Work task:
From the listing that follows, reproduce only the lines from the one holding "Exercises (227, 106)" through the one holding "Απόρριψη (265, 757)", both included, with no pictures.

Extracted material:
== Segment start ==

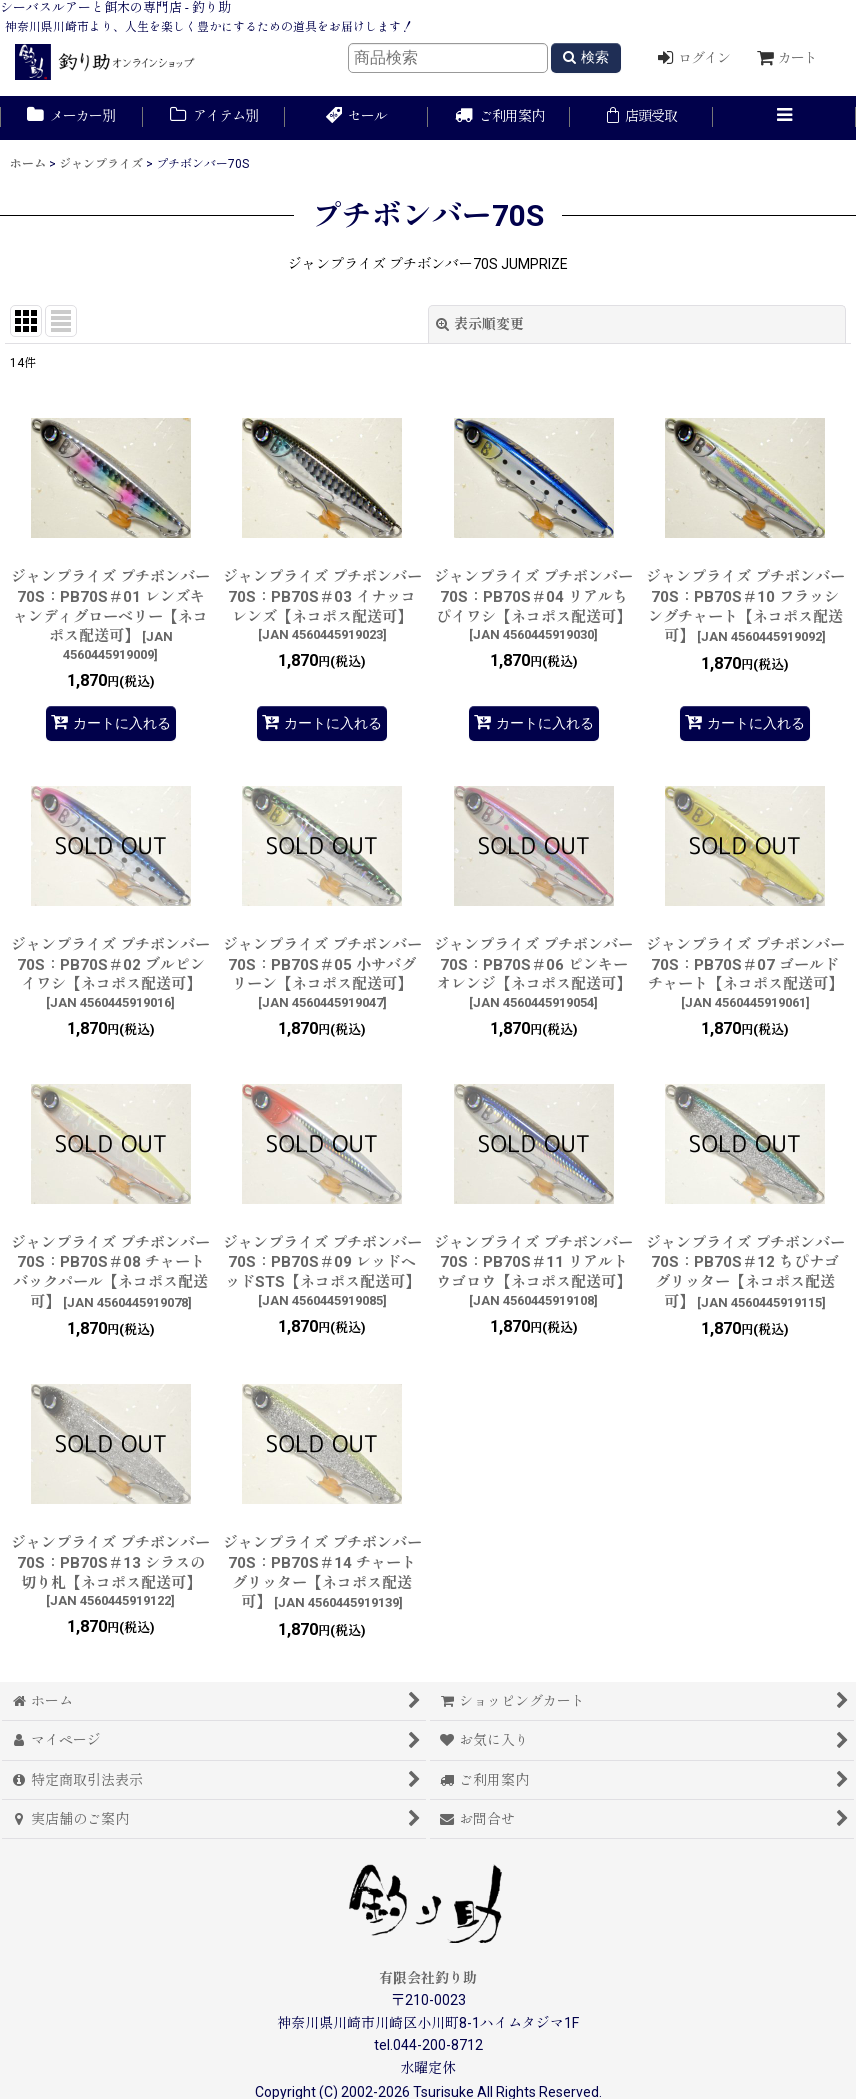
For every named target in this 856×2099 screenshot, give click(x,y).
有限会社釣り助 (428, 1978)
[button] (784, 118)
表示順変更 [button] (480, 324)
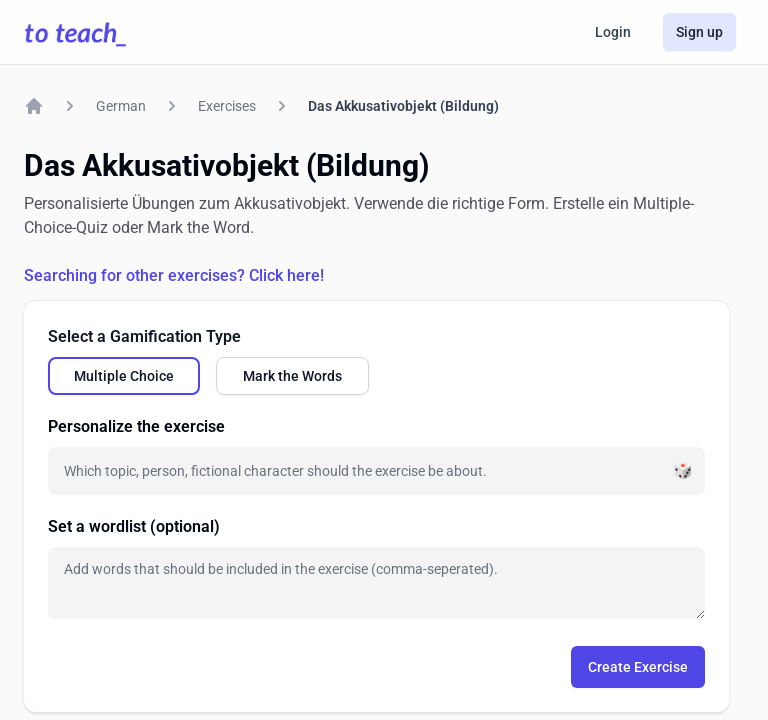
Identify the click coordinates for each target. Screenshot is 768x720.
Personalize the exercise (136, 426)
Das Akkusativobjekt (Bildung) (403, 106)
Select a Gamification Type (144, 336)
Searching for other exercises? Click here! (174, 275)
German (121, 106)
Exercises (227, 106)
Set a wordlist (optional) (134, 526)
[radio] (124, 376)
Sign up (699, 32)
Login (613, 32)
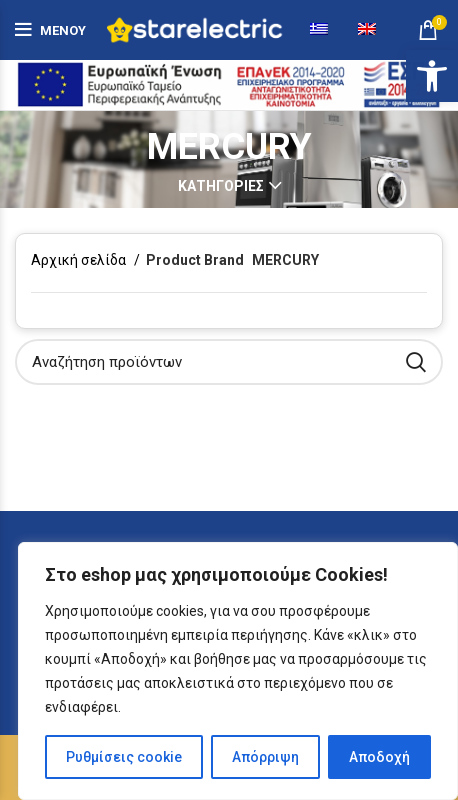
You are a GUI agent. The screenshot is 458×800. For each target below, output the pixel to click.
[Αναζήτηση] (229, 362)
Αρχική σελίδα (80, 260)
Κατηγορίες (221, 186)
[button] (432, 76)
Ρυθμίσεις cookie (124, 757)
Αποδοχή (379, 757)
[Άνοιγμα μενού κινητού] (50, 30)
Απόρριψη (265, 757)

== Segment end ==
== Segment start ==

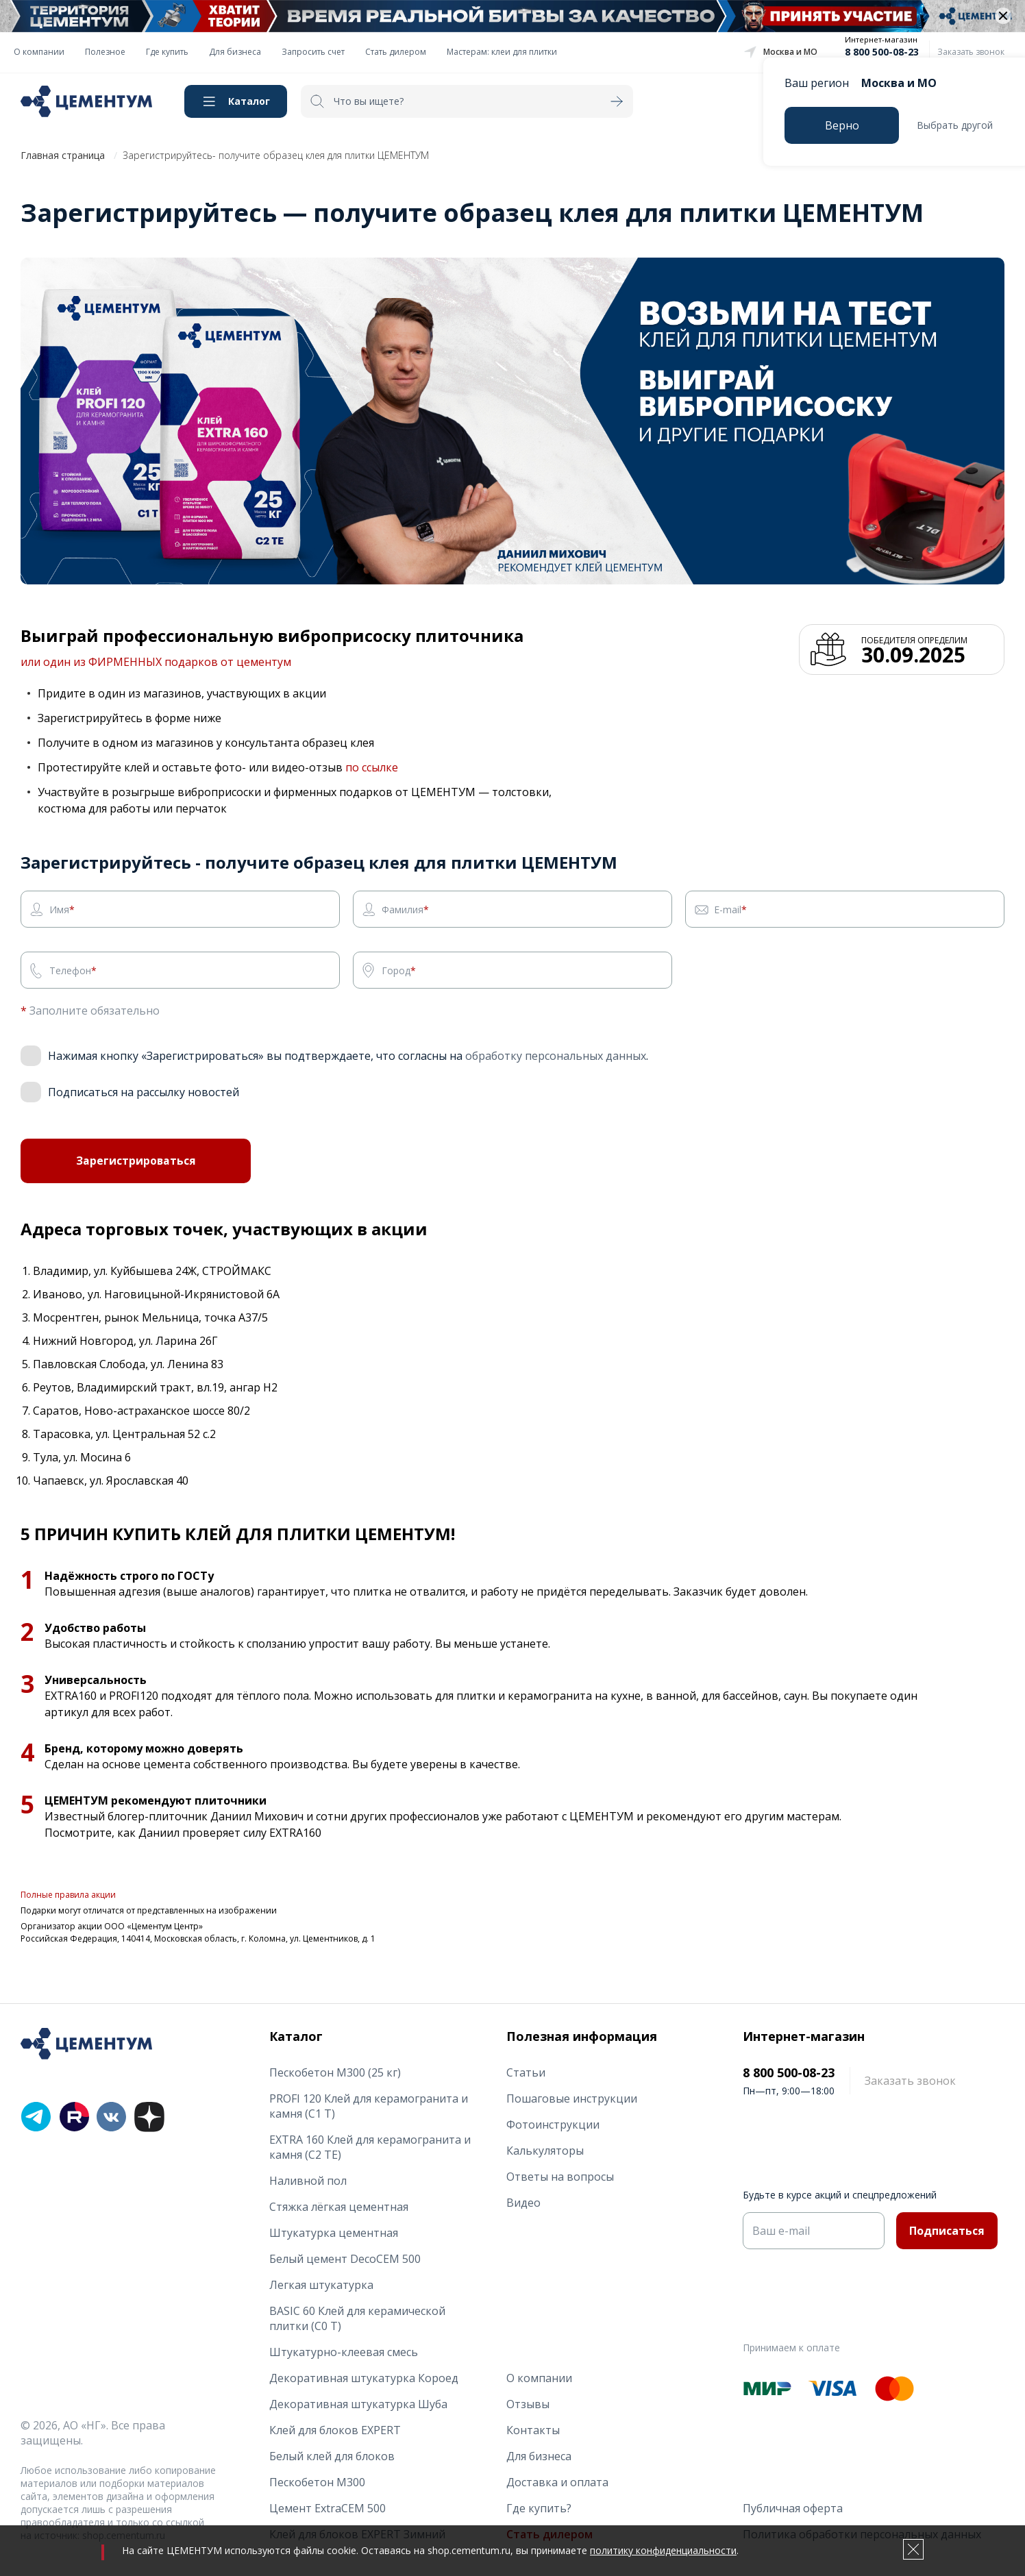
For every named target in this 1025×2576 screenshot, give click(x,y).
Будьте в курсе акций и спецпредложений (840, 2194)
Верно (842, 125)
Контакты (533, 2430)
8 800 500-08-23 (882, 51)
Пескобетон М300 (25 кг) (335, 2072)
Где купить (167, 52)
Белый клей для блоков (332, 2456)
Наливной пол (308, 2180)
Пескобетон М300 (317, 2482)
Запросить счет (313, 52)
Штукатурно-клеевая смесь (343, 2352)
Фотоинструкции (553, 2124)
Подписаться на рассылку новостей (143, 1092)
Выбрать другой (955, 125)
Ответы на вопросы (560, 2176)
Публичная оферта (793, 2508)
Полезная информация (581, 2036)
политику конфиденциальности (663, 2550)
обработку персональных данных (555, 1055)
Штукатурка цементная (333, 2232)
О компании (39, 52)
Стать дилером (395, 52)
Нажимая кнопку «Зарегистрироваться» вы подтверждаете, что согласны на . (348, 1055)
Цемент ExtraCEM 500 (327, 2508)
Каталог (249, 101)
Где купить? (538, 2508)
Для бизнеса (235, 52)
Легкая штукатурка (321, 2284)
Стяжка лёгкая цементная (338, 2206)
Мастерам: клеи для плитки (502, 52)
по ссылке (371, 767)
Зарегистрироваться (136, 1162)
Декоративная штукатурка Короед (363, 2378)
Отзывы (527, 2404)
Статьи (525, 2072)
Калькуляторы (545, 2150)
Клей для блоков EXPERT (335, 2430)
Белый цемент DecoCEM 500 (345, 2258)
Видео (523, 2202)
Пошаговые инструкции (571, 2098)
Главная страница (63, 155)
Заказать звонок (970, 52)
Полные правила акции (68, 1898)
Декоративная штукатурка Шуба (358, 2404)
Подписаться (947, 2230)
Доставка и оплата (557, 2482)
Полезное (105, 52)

== Segment end ==

Exercise solution:
Exercises (227, 106)
Set a wordlist (optional) (134, 526)
[radio] (124, 376)
Sign up (699, 32)
Login (613, 32)
You are a GUI agent. The screenshot is 458×800. For each target below, output the pixel to click.
[Αναζήτηση] (229, 362)
Αρχική σελίδα (80, 260)
Κατηγορίες (221, 186)
[button] (432, 76)
Ρυθμίσεις cookie (124, 757)
Αποδοχή (379, 757)
[Άνοιγμα μενού κινητού] (50, 30)
Απόρριψη (265, 757)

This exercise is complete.